Das Gebäude wurde 1931 fertiggestellt und diente bis 1992 als erstes Frauengefängnis in Quebec. Ursprünglich als Notre-Dame-de-la-Merci Refuge benannt, erhielt es 1968 seinen heutigen Namen.
Die Schwestern der Guten Hirtin prägen bis heute das Andenken an diesen Ort durch ihre lange Arbeit zur Unterstützung und Umschulung von Häftlingen. Ihre pädagogischen Programme haben das Verständnis für Rehabilitation in der Region nachhaltig geprägt.

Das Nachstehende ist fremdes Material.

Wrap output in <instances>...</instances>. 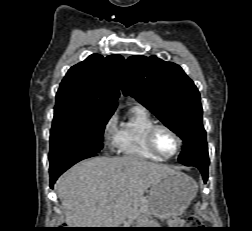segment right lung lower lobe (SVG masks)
Returning a JSON list of instances; mask_svg holds the SVG:
<instances>
[{"instance_id":"right-lung-lower-lobe-1","label":"right lung lower lobe","mask_w":252,"mask_h":231,"mask_svg":"<svg viewBox=\"0 0 252 231\" xmlns=\"http://www.w3.org/2000/svg\"><path fill=\"white\" fill-rule=\"evenodd\" d=\"M97 153H82V154H75V155H71V156H67L64 157L62 159H59L57 161L51 162L50 163V168H49V172H50V187H53L55 181L57 180V178L64 172L66 171L68 168H70L72 165H74L75 163L89 158V157H93L96 156Z\"/></svg>"}]
</instances>
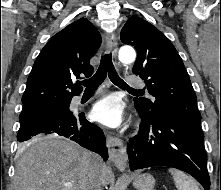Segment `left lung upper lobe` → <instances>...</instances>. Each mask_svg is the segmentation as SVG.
Here are the masks:
<instances>
[{
  "instance_id": "left-lung-upper-lobe-1",
  "label": "left lung upper lobe",
  "mask_w": 221,
  "mask_h": 190,
  "mask_svg": "<svg viewBox=\"0 0 221 190\" xmlns=\"http://www.w3.org/2000/svg\"><path fill=\"white\" fill-rule=\"evenodd\" d=\"M121 41L133 45L137 59L133 73L145 80L153 100L135 98L142 113L173 116L201 128L197 97L181 57L171 42L151 23L131 16L122 28Z\"/></svg>"
}]
</instances>
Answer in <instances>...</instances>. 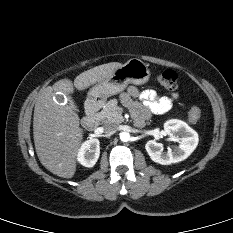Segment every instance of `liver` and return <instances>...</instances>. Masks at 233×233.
<instances>
[{
    "instance_id": "liver-1",
    "label": "liver",
    "mask_w": 233,
    "mask_h": 233,
    "mask_svg": "<svg viewBox=\"0 0 233 233\" xmlns=\"http://www.w3.org/2000/svg\"><path fill=\"white\" fill-rule=\"evenodd\" d=\"M121 63L111 62L96 66L79 74L72 83L69 79L43 87L36 98L33 118V136L41 164L53 174L72 178L83 130L80 119L71 105H61L53 100L54 91L72 93L75 87L84 90L110 77Z\"/></svg>"
}]
</instances>
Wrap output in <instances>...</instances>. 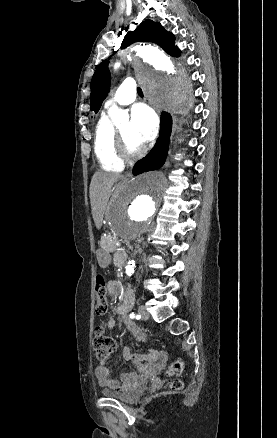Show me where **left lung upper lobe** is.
<instances>
[{
    "label": "left lung upper lobe",
    "mask_w": 277,
    "mask_h": 438,
    "mask_svg": "<svg viewBox=\"0 0 277 438\" xmlns=\"http://www.w3.org/2000/svg\"><path fill=\"white\" fill-rule=\"evenodd\" d=\"M174 36L167 32L160 23L152 20L143 21L136 30L128 32L122 42L121 48H126L130 44L139 41L153 42L159 45L171 56H180V50L174 45ZM108 60L101 62L91 80L90 105L91 111L97 113L110 86V72L108 70Z\"/></svg>",
    "instance_id": "1"
}]
</instances>
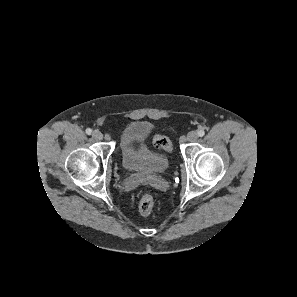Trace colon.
<instances>
[{
  "instance_id": "obj_1",
  "label": "colon",
  "mask_w": 297,
  "mask_h": 297,
  "mask_svg": "<svg viewBox=\"0 0 297 297\" xmlns=\"http://www.w3.org/2000/svg\"><path fill=\"white\" fill-rule=\"evenodd\" d=\"M153 145L158 149H163L169 152L173 149L170 140L162 134H156L153 137ZM153 206V196L149 192L143 193L138 204L139 213L144 217L149 216L152 212Z\"/></svg>"
}]
</instances>
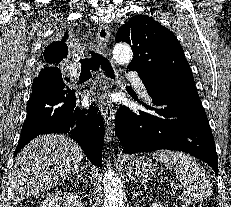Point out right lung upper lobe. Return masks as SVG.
<instances>
[{
    "label": "right lung upper lobe",
    "mask_w": 231,
    "mask_h": 207,
    "mask_svg": "<svg viewBox=\"0 0 231 207\" xmlns=\"http://www.w3.org/2000/svg\"><path fill=\"white\" fill-rule=\"evenodd\" d=\"M66 39L61 42H53L44 51L41 60L43 63L55 64L62 61L68 54L67 44L64 43ZM55 68V67H46Z\"/></svg>",
    "instance_id": "1"
}]
</instances>
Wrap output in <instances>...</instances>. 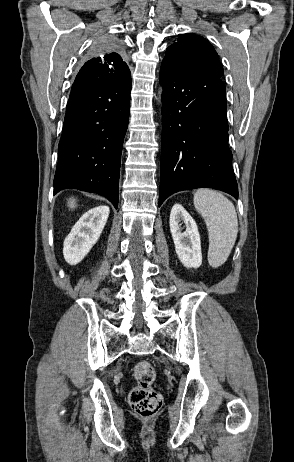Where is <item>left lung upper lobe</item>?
<instances>
[{
    "instance_id": "5c2ea615",
    "label": "left lung upper lobe",
    "mask_w": 294,
    "mask_h": 462,
    "mask_svg": "<svg viewBox=\"0 0 294 462\" xmlns=\"http://www.w3.org/2000/svg\"><path fill=\"white\" fill-rule=\"evenodd\" d=\"M162 63L207 79H220L223 67L214 47L203 37L184 34L166 50Z\"/></svg>"
}]
</instances>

Das Gelände hat eine zentrale, baumgesäumte Auffahrt, die das Gebäude von den umliegenden Straßen trennt und Besuchern Orientierung gibt. Zwei Parks auf dem Grundstück bieten Platz zum Erkunden der Umgebung und zum Entspannen.
Der Architekt Raoul Chenevert entwarf das Gebäude im Schloss-Stil und vermischte bewusst Elemente aus Loire-Schlössern mit schottischen Herrenhäusern. Diese ungewöhnliche Mischung europäischer Architekturstile in einem kanadischen Gefängnis macht das Gebäude architektonisch einzigartig.